##### WORKING DATA #####
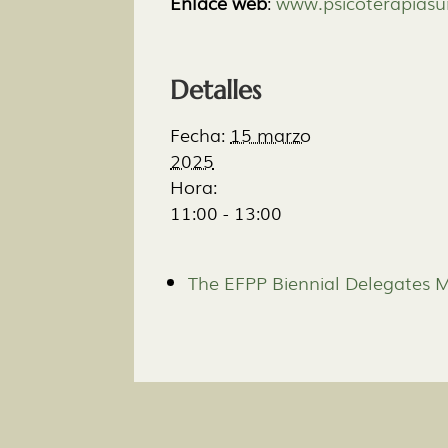
Enlace web
:
www.psicoterapiasu
Detalles
Fecha:
15 marzo
2025
Hora:
11:00 - 13:00
The EFPP Biennial Delegates 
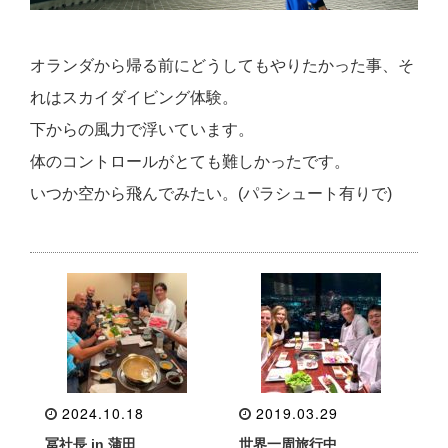
オランダから帰る前にどうしてもやりたかった事、そ
れはスカイダイビング体験。
下からの風力で浮いています。
体のコントロールがとても難しかったです。
いつか空から飛んでみたい。(パラシュート有りで)
2024.10.18
2019.03.29
冨社長 in 蒲田
世界一周旅行中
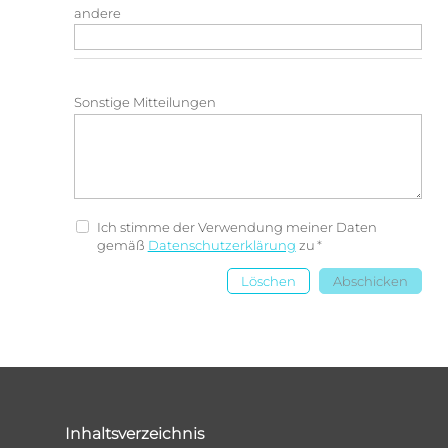
andere
Sonstige Mitteilungen
Ich stimme der Verwendung meiner Daten
gemäß
Datenschutzerklärung
zu
*
Löschen
Abschicken
Inhaltsverzeichnis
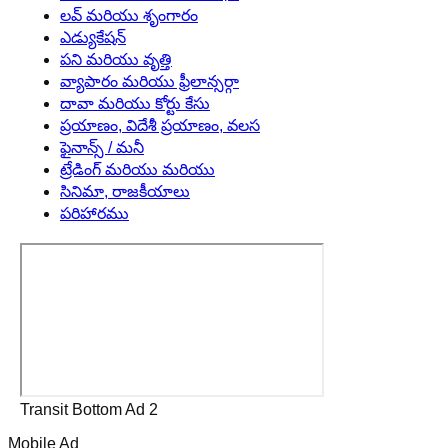
లవ్ మరియు శృంగారం
ఎడ్యుకేషన్
పని మరియు వృత్తి
వ్యాపారం మరియు ఫ్రీలాన్సర్గా
దావా మరియు కోర్టు కేసు
ప్రయాణం, విదేశీ ప్రయాణం, వలస
ఫైనాన్స్ / మనీ
ట్రేడింగ్ మరియు మరియు
సినిమా, రాజకీయాలు
పరిహారము
Transit Bottom Ad 2
Mobile Ad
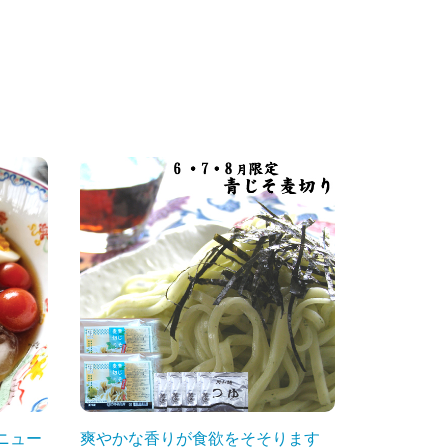
ニュー
爽やかな香りが食欲をそそります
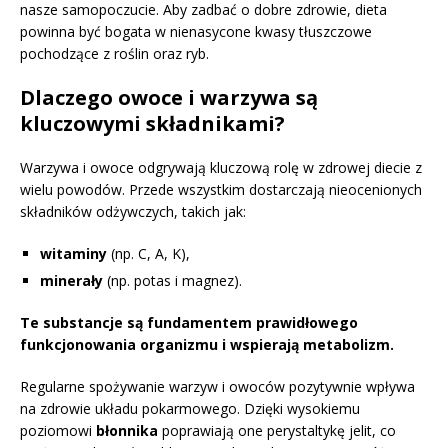
nasze samopoczucie. Aby zadbać o dobre zdrowie, dieta
powinna być bogata w nienasycone kwasy tłuszczowe
pochodzące z roślin oraz ryb.
Dlaczego owoce i warzywa są
kluczowymi składnikami?
Warzywa i owoce odgrywają kluczową rolę w zdrowej diecie z
wielu powodów. Przede wszystkim dostarczają nieocenionych
składników odżywczych, takich jak:
witaminy
(np. C, A, K),
minerały
(np. potas i magnez).
Te substancje są fundamentem prawidłowego
funkcjonowania organizmu i wspierają metabolizm.
Regularne spożywanie warzyw i owoców pozytywnie wpływa
na zdrowie układu pokarmowego. Dzięki wysokiemu
poziomowi
błonnika
poprawiają one perystaltykę jelit, co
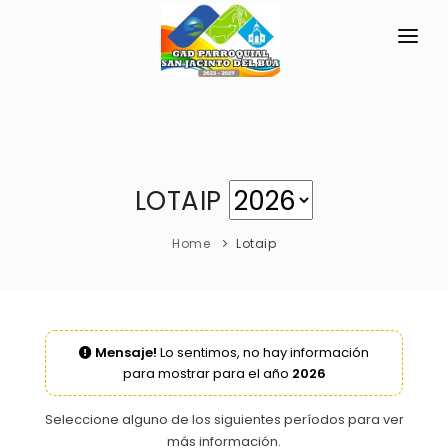
INICIO
LA PARROQUIA
RESEÑA HISTÓRICA
GAD
LOTAIP
Historia Antigua
TRANSPARENCIA
Home
Lotaip
Historia Actual
GESTIÓN Y PRESUPUESTO
Símbolos Cívicos
GESTIÓN INSTITUCIONAL
MECANISMOS DE PARTICIPACIÓN
GEOGRAFÍA
Mensaje!
Lo sentimos, no hay información
Sesiones Ordinarias
TURISMO
para mostrar para el año
2026
Ubicación
CIUDADANÍA ACTIVA
Sesiones Extraordinarias
Clima
Solicitud de acceso información pública
Seleccione alguno de los siguientes períodos para ver
Resoluciones
más información.
NEW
#####
All of the data above is to be repeated exactly, with the pictures left out.

**FINISHED TASK:**
Enlace web
:
www.psicoterapiasu
Detalles
Fecha:
15 marzo
2025
Hora:
11:00 - 13:00
The EFPP Biennial Delegates 
オランダから帰る前にどうしてもやりたかった事、そ
れはスカイダイビング体験。
下からの風力で浮いています。
体のコントロールがとても難しかったです。
いつか空から飛んでみたい。(パラシュート有りで)
2024.10.18
2019.03.29
冨社長 in 蒲田
世界一周旅行中
andere
Sonstige Mitteilungen
Ich stimme der Verwendung meiner Daten
gemäß
Datenschutzerklärung
zu
*
Löschen
Abschicken
Inhaltsverzeichnis
లవ్ మరియు శృంగారం
ఎడ్యుకేషన్
పని మరియు వృత్తి
వ్యాపారం మరియు ఫ్రీలాన్సర్గా
దావా మరియు కోర్టు కేసు
ప్రయాణం, విదేశీ ప్రయాణం, వలస
ఫైనాన్స్ / మనీ
ట్రేడింగ్ మరియు మరియు
సినిమా, రాజకీయాలు
పరిహారము
Transit Bottom Ad 2
Mobile Ad
ニュー
爽やかな香りが食欲をそそります
nasze samopoczucie. Aby zadbać o dobre zdrowie, dieta
powinna być bogata w nienasycone kwasy tłuszczowe
pochodzące z roślin oraz ryb.
Dlaczego owoce i warzywa są
kluczowymi składnikami?
Warzywa i owoce odgrywają kluczową rolę w zdrowej diecie z
wielu powodów. Przede wszystkim dostarczają nieocenionych
składników odżywczych, takich jak:
witaminy
(np. C, A, K),
minerały
(np. potas i magnez).
Te substancje są fundamentem prawidłowego
funkcjonowania organizmu i wspierają metabolizm.
Regularne spożywanie warzyw i owoców pozytywnie wpływa
na zdrowie układu pokarmowego. Dzięki wysokiemu
poziomowi
błonnika
poprawiają one perystaltykę jelit, co
INICIO
LA PARROQUIA
RESEÑA HISTÓRICA
GAD
LOTAIP
Historia Antigua
TRANSPARENCIA
Home
Lotaip
Historia Actual
GESTIÓN Y PRESUPUESTO
Símbolos Cívicos
GESTIÓN INSTITUCIONAL
MECANISMOS DE PARTICIPACIÓN
GEOGRAFÍA
Mensaje!
Lo sentimos, no hay información
Sesiones Ordinarias
TURISMO
para mostrar para el año
2026
Ubicación
CIUDADANÍA ACTIVA
Sesiones Extraordinarias
Clima
Solicitud de acceso información pública
Seleccione alguno de los siguientes períodos para ver
Resoluciones
más información.
NEW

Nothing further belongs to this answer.